Nonexistence of Complete (st−t/s)-Arcs in Generalized Quadrangles of Order (s, t), I

Let S be a finite generalized quadrangle (GQ) of order (s, t), s≠1≠t. A k-arc K is a set of k mutually non-collinear points. For any k-arc of S we have k⩽st+1; if k=st+1, then K is an ovoid of S. A k-arc is complete if it is not contained in a k′-arc with k′>k. In S. E. Payne and J. A. Thas, Finite Generalized Quadrangles, Pitman, Boston, 1984, it is proved that an (st−m)-arc, where −1⩽m<t/s, is always contained in a uniquely defined ovoid, hence it is a natural question to ask whether or not complete (st−t/s)-arcs exist.
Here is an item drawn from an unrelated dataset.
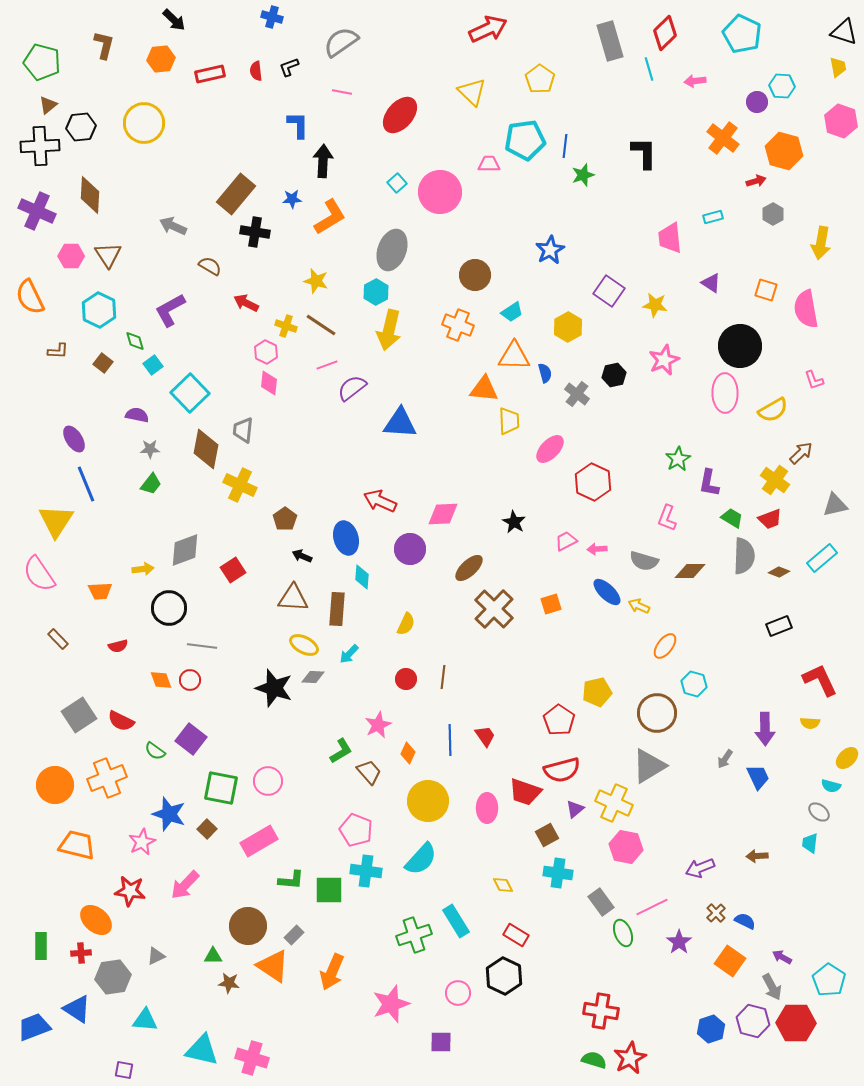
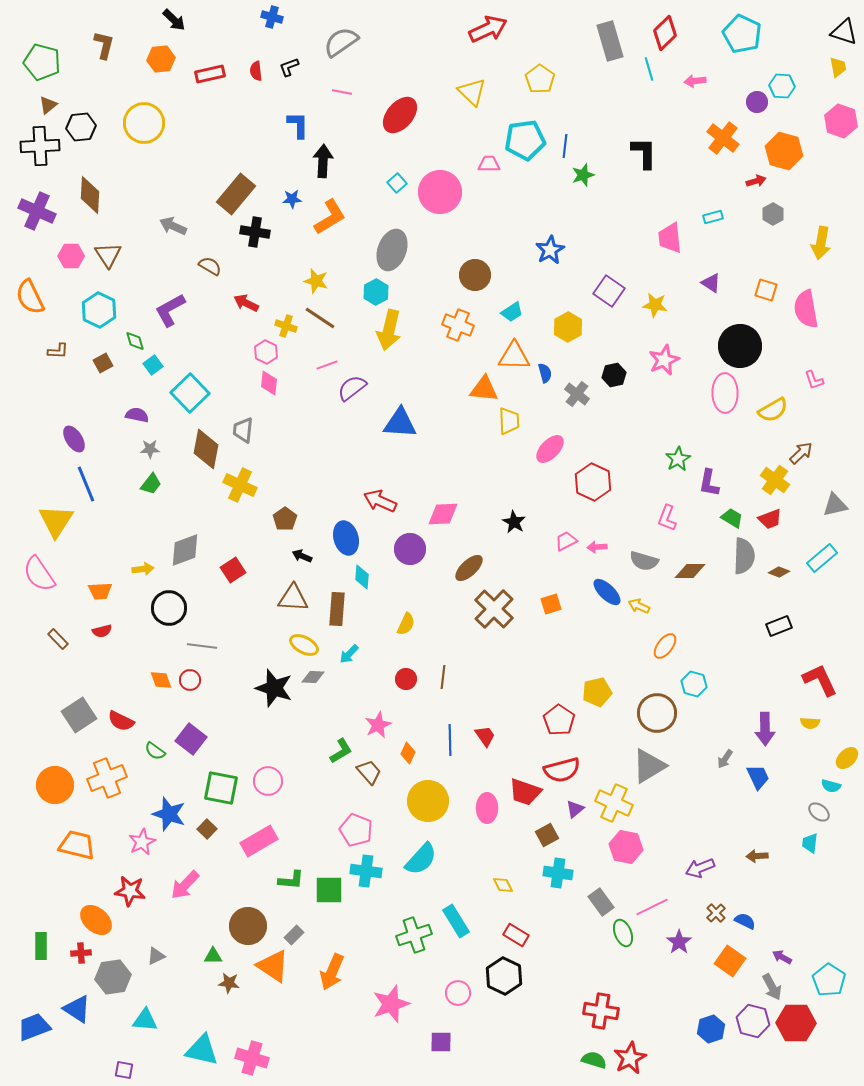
brown line at (321, 325): moved 1 px left, 7 px up
brown square at (103, 363): rotated 24 degrees clockwise
pink arrow at (597, 549): moved 2 px up
red semicircle at (118, 646): moved 16 px left, 15 px up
In this note, we prove that the classical GQ H(4, q2) has no complete (q5−q)-arcs. We also show that a GQ S of order s with a regular point has no complete (s2−1)-arcs, except when s=2, i.e. S≅Q(4, 2), and in that case there is a unique example. As a by-product there follows that no known GQ of even order s with s>2 can have complete (s2−1)-arcs. Also, we prove that a GQ of order (s, s2), s≠1, cannot have complete (s3−s)-arcs unless s=2, i.e., S≅Q(5, 2), in which case there is a unique example (up to isomorphism).